Blazers were not the only things lost and then found. London Rowing Club was victorious in 2019 for the Men's Masters D Founders Trophy. However, it was not clear where the cup was three years later. Ultimately it was tracked down to the Long Beach Rowing Association and returned in time to be won this year by an unaffiliated Canadian boat. The London crew opted not to go to San Diego to defend their title due to Covid concerns, but like many, is already looking forward to 2023.

The pandemic caused an entirely different problem. Setting the course usually takes two hours. This year, it took two days and many people's efforts, especially divers. There are 84 buoys along the exterior of the course running along lanes 1 and 8. They are connected to 300 lb permanent concrete anchors. Mission Bay is tidal, with silt rapidly covering the clay bottom. After several years without setting the course, the line that connects the anchors was lost. Normally a diver would be able to find the first anchor and then follow the line to the next one, and so on. Unfortunately, the lines were so buried this wasn't possible this year, and each anchor had to be found individually.

Yet another surprise challenged the regatta organizers. After two years of Zoom meetings, we take internet access and live streaming for granted. The regatta site was supposed to be part of an upgrade to 5G. Except it wasn't. The site had been overlooked, causing the SDCC to scramble to get a working solution running before Saturday morning. The sign of a great regatta is when no one realizes the level of effort required to make everything look easy and the race flow smoothly.

A great regatta might also be measured by the number of course records set. By that standard, the 2022 San Diego Crew Classic was remarkable. But wait. Remember that this was the first year of age group racing. After just one year of racing, whatever time is set is de facto a course record, no matter how slow or fast. Let's see what happens next year and the year after.

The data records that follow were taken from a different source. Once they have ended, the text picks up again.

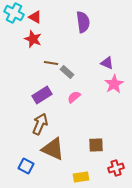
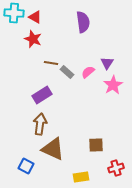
cyan cross: rotated 24 degrees counterclockwise
purple triangle: rotated 40 degrees clockwise
pink star: moved 1 px left, 1 px down
pink semicircle: moved 14 px right, 25 px up
brown arrow: rotated 15 degrees counterclockwise
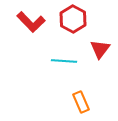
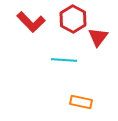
red triangle: moved 2 px left, 12 px up
cyan line: moved 1 px up
orange rectangle: rotated 55 degrees counterclockwise
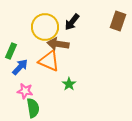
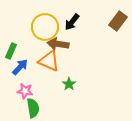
brown rectangle: rotated 18 degrees clockwise
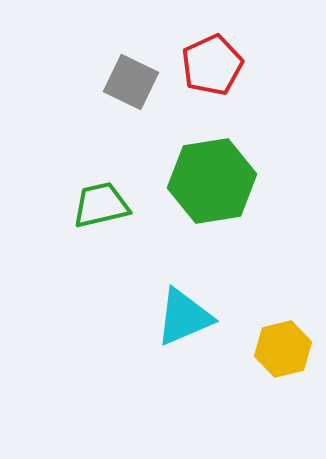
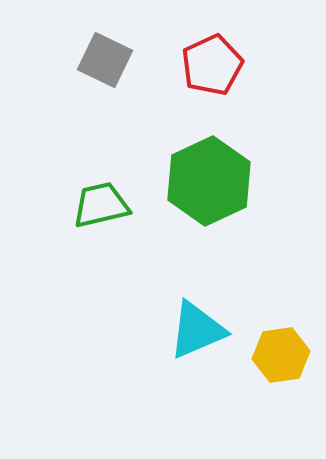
gray square: moved 26 px left, 22 px up
green hexagon: moved 3 px left; rotated 16 degrees counterclockwise
cyan triangle: moved 13 px right, 13 px down
yellow hexagon: moved 2 px left, 6 px down; rotated 6 degrees clockwise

Hot Topic – Watch the Money

Rising travel costs may have been a factor in some collegiate crews not participating this year. Driving a trailer and flying a full rowing team with coaches and support staff across the country is much more expensive now. Regatta organizations are struggling after multiple years of reduced income and are facing their own inflationary pressures. Did you know that the price to rent port-a-potties has jumped dramatically during the pandemic? Rising costs put pressure on regatta vendors such as NK Sports. But Alix and Charlie plan to be back at the San Diego Crew Classic next year. The racing is just too much fun for Alix to pass up. As Charlie puts it, "There are people I need to see, customers I want to talk to. We can't miss any more years. Regattas are back, and so are we."